To think; what we wouldn’t give right now to be complaining about Mike Pence. It was he, you’ll recall, who ruffled feminine feathers not so long ago after we learned of his approach to the second sex. During an interview with The Washington Post last spring, his wife Karen revealed her hubby’s abstemious stance when it comes to gendered affairs. Mrs. Pence explained that the vice president places upon himself two prohibitions: The first is that he’ll never dine with a woman alone. The second, that he’ll never attend an event without Mrs. Pence’s presence if alcohol is being served.
Not surprisingly, these two “thou shalt nots” were met with ridicule all around. To never eat dinner alone with a woman seems to me an impracticable prohibition. Politics, after all, is best played in the closing hours at restaurants and parlors. That’s when rapport takes form or flutters away. Excluding all females—save for one’s spouse—from Washington’s famous after hour powwows risks missing out on so very much. How else does one stumble into important insights with intelligent women that might not otherwise happen on the clock. And while it’s true, you can’t talk and chew at the same time, there’s no rule about being unfaithful to a wife while doing all the above.
The second prohibition might be even harder to uphold. When the potations flow, as they often spontaneously do, Pence must find himself in a real pickle. Succumb to the sauce or skedaddle—it’s the centuries’ old conundrum lesser men have faced down. That’s not to say Pence would ever partake or imbibe—as far as we know he too is a teetotaler like Mr. Trump, one of the few commonalities shared between them—but it certainly makes for an interesting dilemma. Is the thought that the tipsy tramp across the room might latch on to a sober Pence and he, lacking agency, will fall prey to her seductive ways? Or is he so loose that he can’t stop himself from making a move? Either way, it’s odd.
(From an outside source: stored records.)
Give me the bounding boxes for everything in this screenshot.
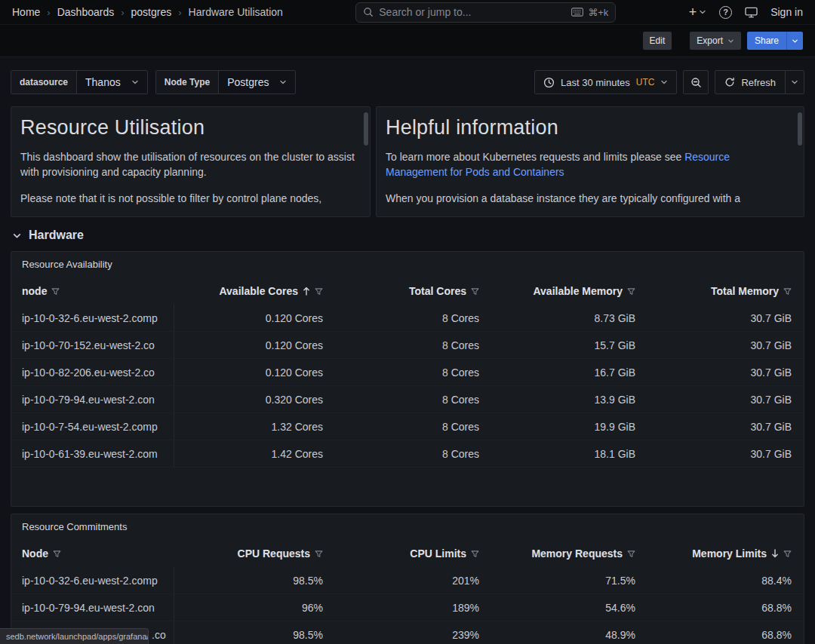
node-cell: ip-10-0-7-54.eu-west-2.comp [22,413,174,440]
timezone-label: UTC [636,77,655,87]
sign-in-button[interactable]: Sign in [770,6,803,18]
memory-limits-cell: 68.8% [635,629,792,641]
table-row[interactable]: ip-10-0-32-6.eu-west-2.comp 0.120 Cores … [11,305,804,332]
filter-icon[interactable] [783,287,792,296]
breadcrumb-dashboards[interactable]: Dashboards [57,6,115,18]
clock-icon [543,77,555,88]
filter-icon[interactable] [315,550,323,558]
share-button-group: Share [747,32,803,50]
cpu-requests-cell: 98.5% [174,629,323,641]
column-label: Node [22,547,48,560]
time-range-picker[interactable]: Last 30 minutes UTC [534,70,677,94]
variable-node-type-label: Node Type [156,71,219,94]
zoom-out-icon [690,77,702,88]
breadcrumb-home[interactable]: Home [12,6,40,18]
memory-requests-cell: 48.9% [479,629,635,641]
column-header-memory-requests[interactable]: Memory Requests [479,543,635,564]
column-header-total-cores[interactable]: Total Cores [323,281,479,302]
breadcrumb-current-page: Hardware Utilisation [189,6,283,18]
display-icon[interactable] [745,7,758,18]
sort-descending-icon[interactable] [771,549,779,558]
column-header-total-memory[interactable]: Total Memory [635,281,792,302]
column-label: Total Memory [711,285,779,297]
total-memory-cell: 30.7 GiB [635,366,792,379]
filter-icon[interactable] [783,550,792,558]
available-cores-cell: 0.120 Cores [174,339,323,351]
node-cell: ip-10-0-79-94.eu-west-2.con [22,594,174,621]
filter-icon[interactable] [471,550,479,558]
total-cores-cell: 8 Cores [323,366,479,379]
export-button-label: Export [697,35,723,46]
new-button[interactable]: + [689,5,707,19]
table-row[interactable]: ip-10-0-61-39.eu-west-2.com 1.42 Cores 8… [11,440,804,468]
help-icon[interactable]: ? [719,6,732,19]
table-row[interactable]: ip-10-0-79-94.eu-west-2.con 0.320 Cores … [11,386,804,413]
panel-title: Helpful information [386,116,792,140]
total-memory-cell: 30.7 GiB [635,421,792,433]
table-row[interactable]: ip-10-0-82-206.eu-west-2.co 0.120 Cores … [11,359,804,386]
refresh-icon [724,77,735,87]
table-row[interactable]: ip-10-0-70-152.eu-west-2.co 0.120 Cores … [11,332,804,359]
edit-button[interactable]: Edit [643,32,672,50]
column-header-cpu-limits[interactable]: CPU Limits [323,543,479,564]
column-header-available-cores[interactable]: Available Cores [174,281,323,302]
dashboard-action-bar: Edit Export Share [0,25,815,57]
panel-title: Resource Availability [11,256,804,276]
panel-paragraph: To learn more about Kubernetes requests … [386,149,792,179]
memory-requests-cell: 54.6% [479,602,635,614]
column-header-cpu-requests[interactable]: CPU Requests [174,543,323,564]
cpu-requests-cell: 98.5% [174,575,323,587]
filter-icon[interactable] [627,287,635,296]
table-row[interactable]: ip-10-0-7-54.eu-west-2.comp 1.32 Cores 8… [11,413,804,440]
variable-datasource-picker[interactable]: Thanos [77,71,147,94]
filter-icon[interactable] [627,550,635,558]
memory-requests-cell: 71.5% [479,575,635,587]
panel-scrollbar[interactable] [798,112,802,146]
column-header-node[interactable]: Node [22,543,174,564]
filter-icon[interactable] [315,287,323,296]
total-memory-cell: 30.7 GiB [635,312,792,324]
table-header: node Available Cores Total Cores Availab… [11,281,804,302]
filter-icon[interactable] [51,287,60,296]
table-row[interactable]: ip-10-0-32-6.eu-west-2.comp 98.5% 201% 7… [11,567,804,594]
variable-datasource-value: Thanos [85,76,121,88]
resource-availability-panel: Resource Availability node Available Cor… [11,251,804,507]
breadcrumb-postgres[interactable]: postgres [131,6,172,18]
keyboard-icon [571,8,583,17]
refresh-interval-button[interactable] [785,71,804,94]
available-memory-cell: 19.9 GiB [479,421,635,433]
breadcrumb: Home › Dashboards › postgres › Hardware … [12,6,283,18]
total-memory-cell: 30.7 GiB [635,339,792,351]
refresh-button[interactable]: Refresh [715,71,785,94]
export-button[interactable]: Export [690,32,741,50]
share-options-button[interactable] [786,32,803,50]
top-actions: + ? Sign in [689,5,803,19]
node-cell: ip-10-0-70-152.eu-west-2.co [22,332,174,358]
hardware-section-toggle[interactable]: Hardware [0,226,815,244]
available-cores-cell: 0.120 Cores [174,366,323,379]
search-input[interactable] [379,6,566,18]
helpful-text: To learn more about Kubernetes requests … [386,151,684,163]
filter-icon[interactable] [53,550,61,558]
search-icon [363,7,374,17]
available-memory-cell: 13.9 GiB [479,394,635,406]
available-cores-cell: 1.32 Cores [174,421,323,433]
column-header-node[interactable]: node [22,281,174,302]
column-label: CPU Requests [238,547,310,560]
panel-scrollbar[interactable] [364,112,368,146]
chevron-down-icon [660,78,668,86]
column-header-memory-limits[interactable]: Memory Limits [635,543,792,564]
search-bar[interactable]: ⌘+k [355,2,616,23]
resource-utilisation-panel: Resource Utilisation This dashboard show… [11,106,371,217]
column-label: node [22,285,47,297]
table-row[interactable]: ip-10-0-79-94.eu-west-2.con 96% 189% 54.… [11,594,804,621]
top-nav-bar: Home › Dashboards › postgres › Hardware … [0,0,815,25]
share-button[interactable]: Share [747,32,786,50]
zoom-out-button[interactable] [683,70,709,94]
variable-node-type-picker[interactable]: Postgres [219,71,295,94]
refresh-button-label: Refresh [741,77,776,88]
column-header-available-memory[interactable]: Available Memory [479,281,635,302]
node-cell: ip-10-0-61-39.eu-west-2.com [22,440,174,467]
sort-ascending-icon[interactable] [303,287,310,296]
filter-icon[interactable] [471,287,479,296]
Whence, you might ask, does Mr. Pence come up with these two commandments tacked on to the ten? His rationale harks back to Billy Graham, that evangelist firebrand who made his stuffy Protestantism popular for middle-America again. Graham follows in a long line of revivalists and zealots, from Edwards to Whitfield to Finney and more recently from Moody to Spurgeon to Sunday. The Billy Graham Rule, as it’s come to be known, is quite simple and reads as follows: If you’re a God-fearing man, don’t dare find yourself alone with a woman to whom you’re not wed. Damn the temerity of temptation! Be gone you guileful gynoids!
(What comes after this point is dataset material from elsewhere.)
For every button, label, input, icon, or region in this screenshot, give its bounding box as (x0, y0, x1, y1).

It might be sexist—it almost certainly is—but it might just be the salve our society needs. Weinstein opened the wounds. Since then, our putrid patriarchal morality has been oozing out ever since. It might be objectionable, especially for a society whose pride is its equality, but the Billy Graham Rule might just be what we need. At least for the moment, lest we risk this more assault, harassment, misconduct, and allegation.
All I’m saying is that after watching the Moore’s, the Franken’s, the Louis C.K.’s, the Spacey’s, and the Weinstein’s of the world degrade mankind, a puritanical Pence-intervention seems strangely appealing right about now. For those aforementioned men, the prescription should go as follows: if you get a whiff of a woman, or if you lose control of your lecherous loins, think of Mike Pence. If that doesn’t work, think of Mrs. Pence. Abide by the Pence proscriptions, and we might yet turn society’s ship around.